C.G.拥有所有的“风度”和“美德”(仅仅是打个比方,他的人品并不好),他很以自己的幽默感为傲。对他来说,要支持某项事业,能提出的最佳论据就是这项事业不受欢迎。他特别喜欢诋毁自己的国家,还为此感到出奇的骄傲,他觉得这样做可以显得他见多识广。在巴黎待过十天,领过几次库克(Cook)的优惠券,便足以让他相信法国人的优越性。他屁颠屁颠地笑着谈论理想中的爱情和梦想,却又花十先令到斯特兰德大街去嫖妓。他总是哀叹世道不好,以此来为自己的各种失败辩解。这个时代、这个国家都拒绝接受他的自我评价,那还有什么可说的?他希望自己能生在古希腊,但他现在只是一个乡村医生的儿子,放到彼时彼处,他肯定只能是个奴隶。他会因为我洗冷水澡而鄙视我。他回回考试都不及格,但他总能把每一件不光彩的事都变成新的自大的理由。他写诗如果能有些独创性,那还算过得去。他没有一点儿胆量,游泳的时候总是怕得不行。但他很自豪自己是个懦夫,他说谁还不会勇敢呀,但那只是缺乏想象力的表现。

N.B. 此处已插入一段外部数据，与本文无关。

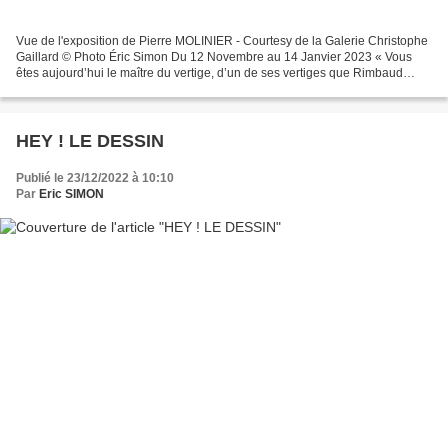
Vue de l'exposition de Pierre MOLINIER - Courtesy de la Galerie Christophe
Gaillard © Photo Éric Simon Du 12 Novembre au 14 Janvier 2023 « Vous
êtes aujourd’hui le maître du vertige, d’un de ses vertiges que Rimbaud
s’était donné à tâche de fixer, et...
HEY ! LE DESSIN
Publié le 23/12/2022 à 10:10
Par
Eric SIMON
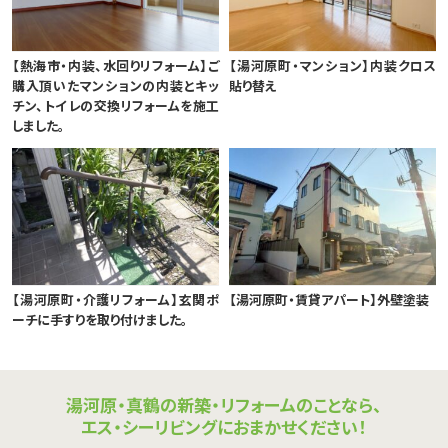
【熱海市・内装、水回りリフォーム】ご
【湯河原町・マンション】内装クロス
購入頂いたマンションの内装とキッ
貼り替え
チン、トイレの交換リフォームを施工
しました。
【湯河原町・介護リフォーム】玄関ポ
【湯河原町・賃貸アパート】外壁塗装
ーチに手すりを取り付けました。
湯河原・真鶴の新築・リフォームのことなら、
エス・シーリビングにおまかせください！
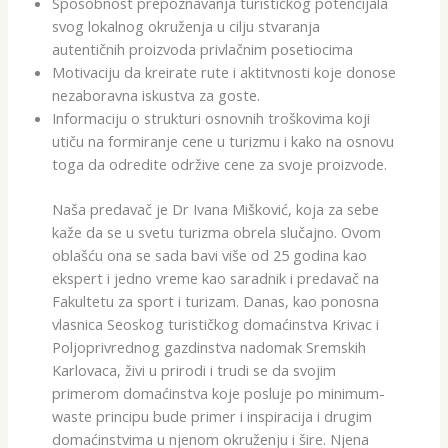
Sposobnost prepoznavanja turističkog potencijala
svog lokalnog okruženja u cilju stvaranja
autentičnih proizvoda privlačnim posetiocima
Motivaciju da kreirate rute i aktitvnosti koje donose
nezaboravna iskustva za goste.
Informaciju o strukturi osnovnih troškovima koji
utiču na formiranje cene u turizmu i kako na osnovu
toga da odredite održive cene za svoje proizvode.
Naša predavač je Dr Ivana Mišković, koja za sebe
kaže da se u svetu turizma obrela slučajno. Ovom
oblašću ona se sada bavi više od 25 godina kao
ekspert i jedno vreme kao saradnik i predavač na
Fakultetu za sport i turizam. Danas, kao ponosna
vlasnica Seoskog turističkog domaćinstva Krivac i
Poljoprivrednog gazdinstva nadomak Sremskih
Karlovaca, živi u prirodi i trudi se da svojim
primerom domaćinstva koje posluje po minimum-
waste principu bude primer i inspiracija i drugim
domaćinstvima u njenom okruženju i šire. Njena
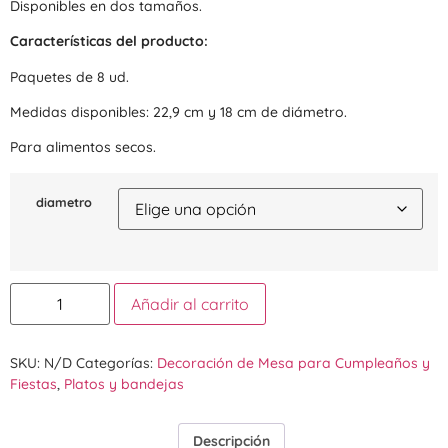
Disponibles en dos tamaños.
Características del producto:
Paquetes de 8 ud.
Medidas disponibles: 22,9 cm y 18 cm de diámetro.
Para alimentos secos.
diametro
Añadir al carrito
SKU:
N/D
Categorías:
Decoración de Mesa para Cumpleaños y
Fiestas
,
Platos y bandejas
Descripción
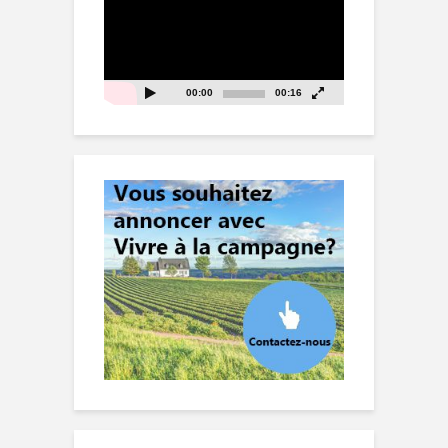
00:00
00:16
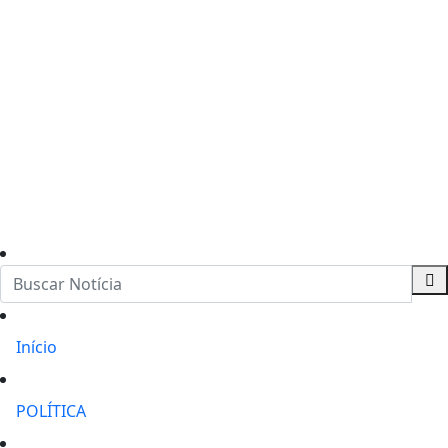
Início
POLÍTICA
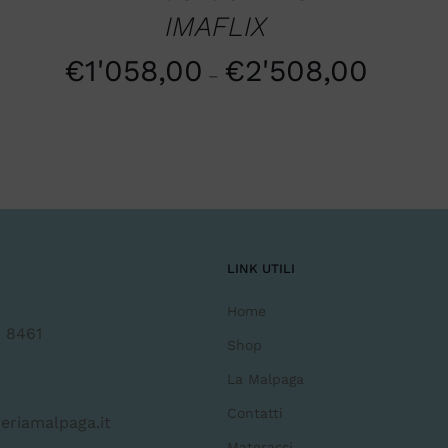
IMAFLIX
€
1'058,00
€
2'508,00
–
LINK UTILI
Home
 8461
Shop
La Malpaga
Contatti
eriamalpaga.it
Materassi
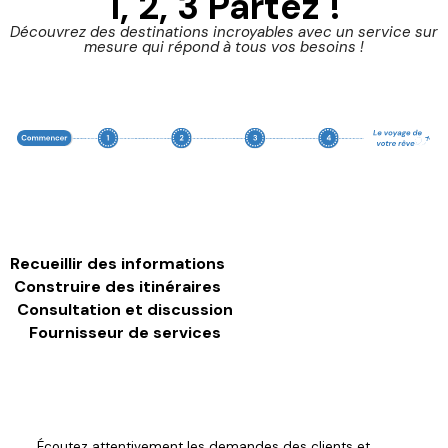
1, 2, 3 Partez !
Découvrez des destinations incroyables avec un service sur
mesure qui répond à tous vos besoins !
Recueillir des informations
Construire des itinéraires
Consultation et discussion
Fournisseur de services
Écoutez attentivement les demandes des clients et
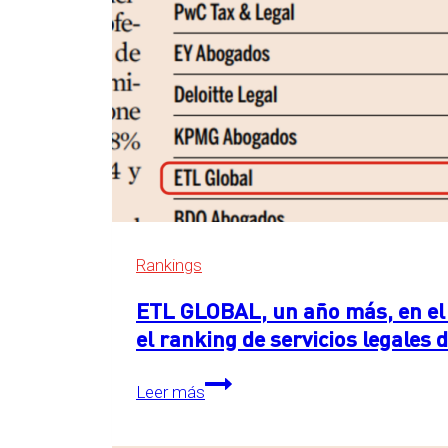
Rankings
ETL GLOBAL, un año más, en el 
el ranking de servicios legales
ETL
Leer más
GLOBAL,
un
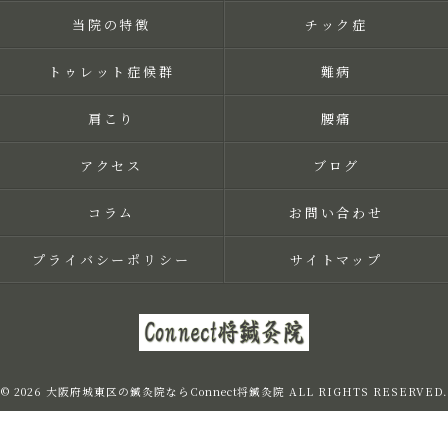
当院の特徴
チック症
トゥレット症候群
難病
肩こり
腰痛
アクセス
ブログ
コラム
お問い合わせ
プライバシーポリシー
サイトマップ
© 2026 大阪府城東区の鍼灸院ならConnect将鍼灸院 ALL RIGHTS RESERVED.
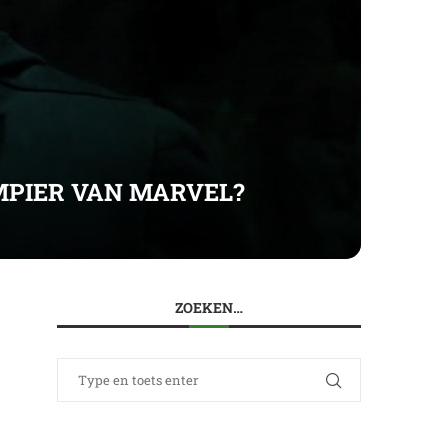
MPIER VAN MARVEL?
ZOEKEN…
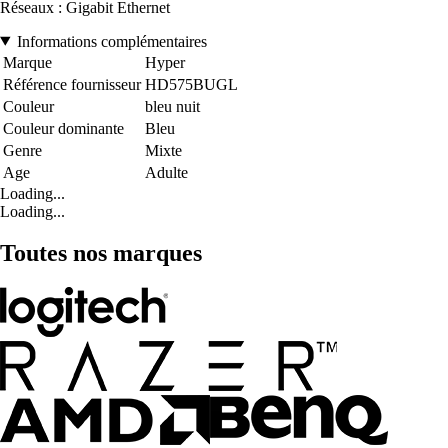
Réseaux : Gigabit Ethernet
Informations complémentaires
Marque
Hyper
Référence fournisseur
HD575BUGL
Couleur
bleu nuit
Couleur dominante
Bleu
Genre
Mixte
Age
Adulte
Loading...
Loading...
Toutes nos marques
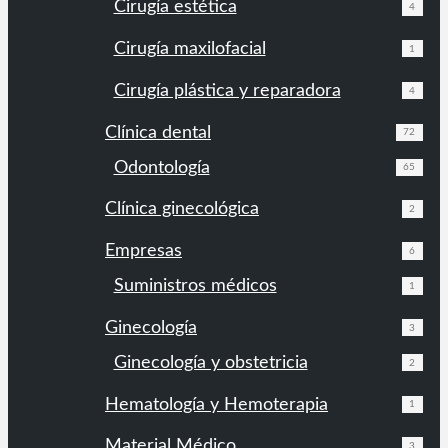
Cirugía estética
4
Cirugía maxilofacial
1
Cirugía plástica y reparadora
4
Clínica dental
72
Odontología
65
Clínica ginecológica
2
Empresas
6
Suministros médicos
1
Ginecología
3
Ginecología y obstetricia
2
Hematología y Hemoterapia
1
Material Médico
3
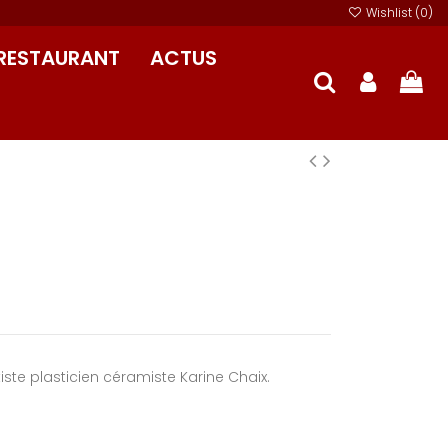
Wishlist (
0
)
RESTAURANT
ACTUS
tiste plasticien céramiste Karine Chaix.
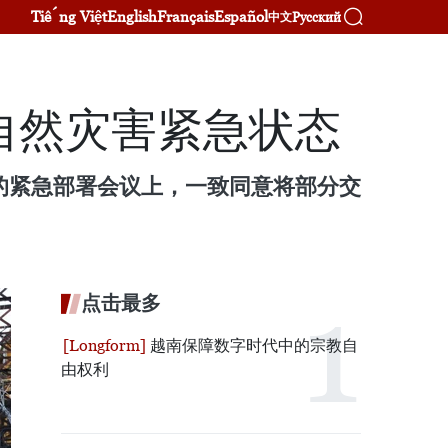
Tiếng Việt
English
Français
Español
Русский
中文
自然灾害紧急状态
的紧急部署会议上，一致同意将部分交
点击最多
越南保障数字时代中的宗教自
由权利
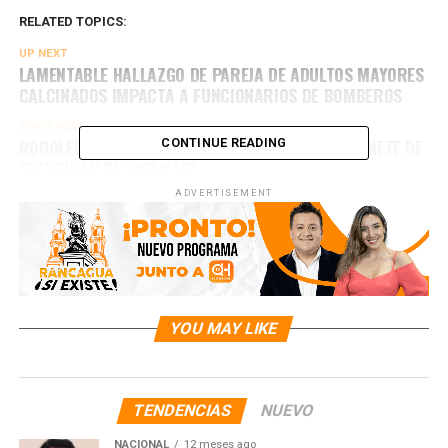
RELATED TOPICS:
UP NEXT
LAMENTABLE HALLAZGO DE PAREJA DE ADULTOS MAYORES
CALCINADOS IMPACTA A FUNCIONARIOS DE BOMBEROS
DON'T MISS
RODOLFO CARTER RECHAZA INTEGRARSE AL GABINETE DE
CONTINUE READING
SEGURIDAD DE JOSÉ KAST
ADVERTISEMENT
YOU MAY LIKE
TENDENCIAS
NUEVO
NACIONAL
12 meses ago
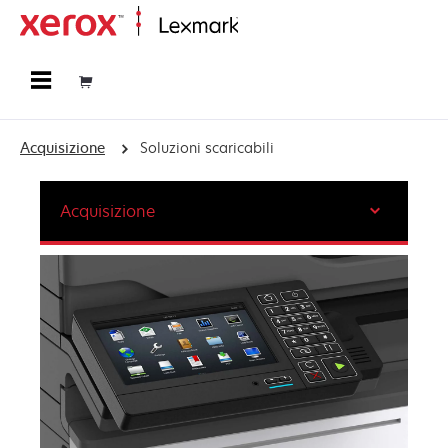
Principale
Acquisizione
Soluzioni scaricabili
Acquisizione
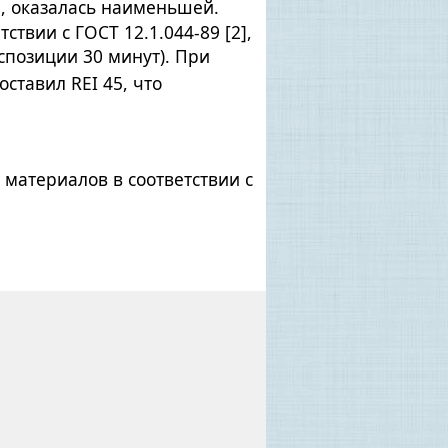
м, оказалась наименьшей.
твии с ГОСТ 12.1.044-89 [2],
спозиции 30 минут). При
ставил REI 45, что
материалов в соответствии с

上帝走遍了大地的每个角落,翻开泥土,播下疼痛和苦难,从东方种到西方。
夏日的黄昏晚霞如绮。
就像那把火焰剑,剑光烤干了夏娃凄苦双眼中的泪水。
暖房里的一束兰花:佩特风格的温室花朵,笼罩着热带的腐香,无比压抑。
太阳是一个咆哮着的熔炉,将巨大的云层熔化成炽烈的金色雨水;它是如此光芒万丈,让人觉得可能会发生什么惊天剧变,产生一个强大的新世界;东边的那些云便是这剧烈燃烧过程中产生的浓烟。我们可以想象有这么一个庞大新世界的造物者,他把邪神、浮华和虚荣,不计其数的金属,还有无数的人类作品统统丢进了沸腾的海釜;在一阵可怕的寂静中,所有的生物都被分裂、粉碎、熔化成了无形缥缈的神秘新物质。
在微风轻快的吹拂下,嫩叶柔媚地轻轻颤抖。
我的灵魂像一把弦乐器,上帝用它弹奏出绝望的曲调。
我的心因她而悲伤,尽管我已不再爱她,却仍然无法释怀。我虽已不再辛酸苦闷,但被一种痛苦的空虚感填满;这也许让人更加难以忍受。爱情消失了,记忆却还在;即便记忆也消失了,解脱却仍不能到来。
大海的苦浪。
云在天空驰骋,乳蓝映衬着紫铜和鲜红。
石南花,紫水晶般端庄秀美、不露锋芒。
在低沉灰暗的天空下,风景的色彩出奇的醒目。在树篱和林木的黯淡色调中,映衬着田野棕黄或深绿的浓郁色彩,虽不像意大利风景般明艳夺目,却也一样色泽强烈、富丽堂皇,仿佛是由各种原色构成的。它使人想到那些早期的画作,在纯金色的背景下营造出同样熠熠生辉的效果。
恋爱时,如果你得到的回报只是善意、友情和好感,有什么用?那不过是金玉其外、败絮其中,让你如鲠在喉。
以前,只要能和××在一起就足够了,和她一起走着,可以什么都不用讲,或者随便聊些无关紧要的事情;但是现在,当我俩陷入沉默时,我会绞尽脑汁地没话找话,我们聊天的时候,对话内容听上去很是勉强做作,与她独处的时候我觉得挺尴尬的。
有人觉得改变就是进步,这观点真够奇怪的!欧洲人抱怨说,中国工匠们还在使用那些已经用了好几个世纪的工具。但是如果他们仅靠这些原始的工具,就能制造西方工匠无法企及的精巧而牢靠的物件,那他们有什么必要去做出改变呢?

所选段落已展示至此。